La Chambre des comptes de la Cour suprême a publié le 6 février 2026, les conclusions de son audit sur la SRC pour la période 2018-2022. Le diagnostic révèle une rétention de fonds publics au sein de cette structure à capital public dont l’État est l’unique actionnaire. Au 31 décembre 2022, la société détenait une trésorerie de 14,121 milliards de FCFA issue des recouvrements effectués dans le cadre de ses mandats officiels.
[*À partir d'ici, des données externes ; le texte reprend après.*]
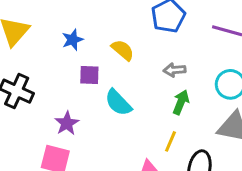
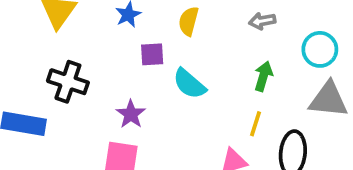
yellow semicircle: (123, 50) -> (189, 21), turned -110
gray arrow: (175, 70) -> (262, 21), moved

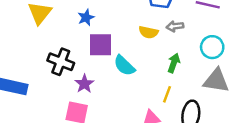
yellow semicircle: (189, 21) -> (148, 32), moved, turned -96
purple square: (152, 54) -> (101, 45), size x1.5
black cross: (68, 82) -> (61, 62), moved

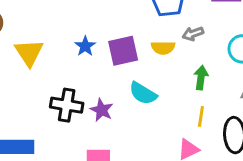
purple square: (101, 45) -> (123, 51), moved
purple star: (84, 84) -> (102, 110), moved

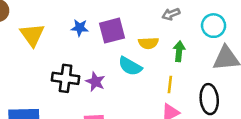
blue star: (85, 46) -> (80, 28), turned -30
yellow semicircle: (163, 48) -> (148, 43), moved
yellow line: (201, 116) -> (170, 85), moved

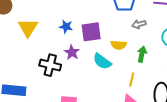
purple star: (95, 82) -> (72, 52), moved

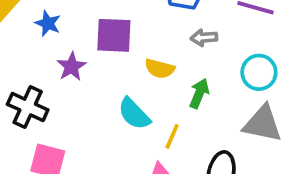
blue star: (66, 27) -> (48, 23), moved
cyan semicircle: (102, 61) -> (134, 114), moved
black cross: (50, 65) -> (28, 107), moved

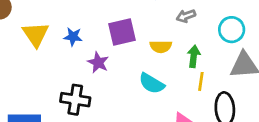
yellow line: (172, 136) -> (201, 81), moved

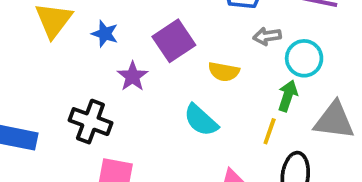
cyan circle: (232, 30) -> (304, 58), moved
purple square: (122, 32) -> (174, 41), turned -32
green arrow: (194, 56) -> (288, 96), moved

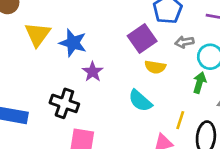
blue star: (105, 34) -> (73, 43), size x1.5
purple square: (174, 41) -> (142, 39), moved
yellow line: (270, 131) -> (180, 120), moved

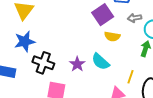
blue star: (73, 43) -> (25, 41), moved, turned -30
purple star: (93, 72) -> (77, 64), moved

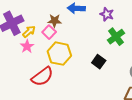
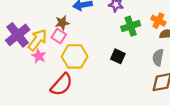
yellow arrow: (29, 32) -> (38, 40), size x1.5
green cross: (116, 37) -> (131, 26), turned 30

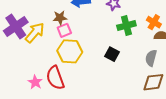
pink square: (59, 36) -> (64, 30), moved, turned 32
pink star: (39, 56) -> (35, 82), moved
red semicircle: (62, 85) -> (55, 78), turned 115

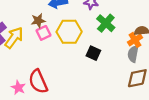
orange cross: (154, 22) -> (135, 40), moved, turned 32
green cross: (126, 26) -> (106, 23), turned -30
yellow hexagon: (70, 51) -> (69, 32), moved

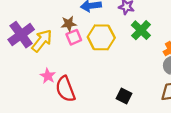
black square: (93, 53) -> (124, 96), moved
pink star: (18, 88) -> (48, 76), moved

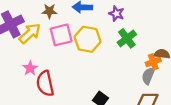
brown star: (69, 24) -> (49, 11), moved
pink square: (74, 37) -> (61, 35), size x1.5

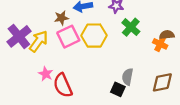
brown star: (49, 11) -> (61, 18), moved
orange cross: (153, 62) -> (160, 44), turned -32
gray semicircle: (148, 76) -> (127, 77), moved

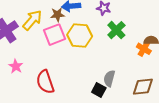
brown star: (61, 18) -> (57, 15), moved
yellow arrow: (39, 41) -> (32, 20), moved
pink star: (46, 74) -> (16, 66), moved

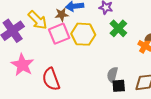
yellow arrow: (32, 20) -> (38, 20), turned 95
pink star: (16, 66) -> (22, 65), size x1.6
black square: (99, 90) -> (119, 86), moved, turned -32

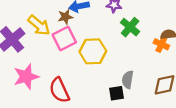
yellow hexagon: (83, 34) -> (93, 51), moved
pink star: (22, 65) -> (26, 77), turned 30
black square: (119, 86) -> (117, 93), moved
Le rapport d’audit renseigne que la SRC ne procède pas au reversement systématique des fonds collectés en exécution des conventions signées avec l’État. Ce blocage financier ne concerne pas seulement les mandats de recouvrement classiques. L’organisme chargé de la vérification de la conformité et l’efficacité de la gestion des finances publiques, relève également que 107,127 millions de FCFA, provenant de condamnations pécuniaires au profit de l’État, n’avaient toujours pas été transférés aux bénéficiaires désignés à la fin de l’exercice 2022.
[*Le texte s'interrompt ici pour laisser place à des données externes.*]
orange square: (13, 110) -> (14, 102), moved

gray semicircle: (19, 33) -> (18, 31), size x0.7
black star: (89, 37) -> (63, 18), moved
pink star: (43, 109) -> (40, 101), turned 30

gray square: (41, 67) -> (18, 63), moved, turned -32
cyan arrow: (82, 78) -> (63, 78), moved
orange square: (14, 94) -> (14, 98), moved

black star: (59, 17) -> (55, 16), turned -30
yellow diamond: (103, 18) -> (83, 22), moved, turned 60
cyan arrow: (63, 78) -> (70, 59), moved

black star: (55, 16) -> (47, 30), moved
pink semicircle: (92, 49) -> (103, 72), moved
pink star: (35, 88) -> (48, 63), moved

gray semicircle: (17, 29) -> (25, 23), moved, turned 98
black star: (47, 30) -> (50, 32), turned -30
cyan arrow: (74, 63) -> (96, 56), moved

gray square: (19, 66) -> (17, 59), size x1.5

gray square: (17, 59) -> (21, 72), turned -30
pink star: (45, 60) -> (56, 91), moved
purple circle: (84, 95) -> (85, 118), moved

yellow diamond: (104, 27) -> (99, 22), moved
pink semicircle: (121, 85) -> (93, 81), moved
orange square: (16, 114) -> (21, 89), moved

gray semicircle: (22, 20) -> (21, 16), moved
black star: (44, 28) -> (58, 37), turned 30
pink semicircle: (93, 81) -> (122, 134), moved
Selon la Chambre des Comptes, l’absence de supervision rigoureuse de la part du Ministère des Finances (MINFI), tutelle unique de la SRC, expliquerait en grande partie cette situation. Durant les cinq exercices audités, apprend-on, aucune mission de contrôle n’a été diligentée pour s’assurer du suivi de la performance ou du respect des obligations légales de reversement. Ce défaut de surveillance « a permis l’installation d’une gestion opaque de la trésorerie, là où le rôle du MINFI est précisément de concourir au bon acheminement des deniers publics vers le Trésor ».
Une gouvernance mal biaisée
Le cadre de gouvernance interne de la SRC présente également des lacunes structurelles qui aggravent l’immobilisme des flux financiers, note la juridiction financière. La société ne dispose ni d’une comptabilité analytique ni d’un plan stratégique formel permettant de définir des objectifs de reversement clairs. Sans mécanismes de suivi-évaluation, la direction générale conserve par devers elle des ressources importantes sans calendrier précis de restitution. Cette déconnexion entre le recouvrement effectif et le reversement final fragilise l’équilibre budgétaire de l’État.
Pour mettre fin à ces irrégularités, la Chambre des comptes exige une réforme immédiate des modalités contractuelles entre l’État et son mandataire. Elle préconise l’instauration d’un délai de reversement strict n’excédant pas 12 mois pour 70 % des sommes recouvrées, qu’il s’agisse de mandats ordinaires ou de condamnations pécuniaires.
En outre, la juridiction ordonne le reversement immédiat de la trésorerie disponible dès la signature des nouvelles conventions. Cette mesure vise à restituer sans délai les 14 milliards de FCFA indûment bloqués à la SRC, afin d’assurer leur retour dans le circuit légal des finances publiques.